1) Death by HUP and avoiding that:

If you start a program in a shell and then end that shell then all child processes will be killed. This includes programs running in to background. (Those which you start with an & at the end of the command, like the kate & in your example, but also processes which you suspended with controlz and then bg).

Both will die once you close the shell.*1

You can work around this by disowning the backgrounded program. It will then keep running, but you can no longer get it back to the foreground of a shell.

You can use nohup (e.g. nohup kate &) to keep the output from the program in a file. But full reattachment to a shell is also no longer possible.


2) Terminal emulators.

You can also start a program which emulates a terminal on its own and which is specially build so you can reconnect to it. screen and tmux are two examples of this.

Example of screen usage:

  • log in or ssh to host.
  • screen (starts screen. By default this starts a new shell).
  • kate (starts kate).
  • ControlAD (Detaches the screen, you will be back at the same prompt you had when you logged in for the first time.).
  • logout

Walk to another computer, or come back hours later. (or both :)) - log in or ssh to host. - screen -r (Reattach screen. you are now back at a shell where you are running kate.
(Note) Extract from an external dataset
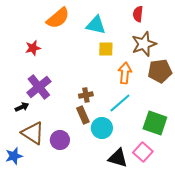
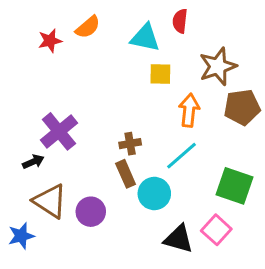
red semicircle: (138, 14) -> (180, 21), moved
orange semicircle: (58, 18) -> (88, 27), size x0.7
red star: (33, 48) -> (50, 41), moved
Useful commands for screen:

screen -d
Detach a screen from outside the screen program.
Use ControlAD to detach from inside screen.

screen -r Reconnect to the screen (e.g. from a different location)

screen -dr
If there is an attached screen, then first detach it. Then attach it locally.
Useful of you forgot to detach it at the office and log in from home ;)

screen -x
Attach to a running screen without closing the other session. Useful for shared debugging, help session etc. etc.


*1: Edit: When I answered this I assumed that all shells would always sends a sigHUP to all of its children. However this is an option and depending on the shells it may be configurable. In some cases it even is no longer the default.

Example1: In bash you can configure this option via the buildin command shopt. (shopt -s huponexit).

Example2: With zsh you want setoptHUP.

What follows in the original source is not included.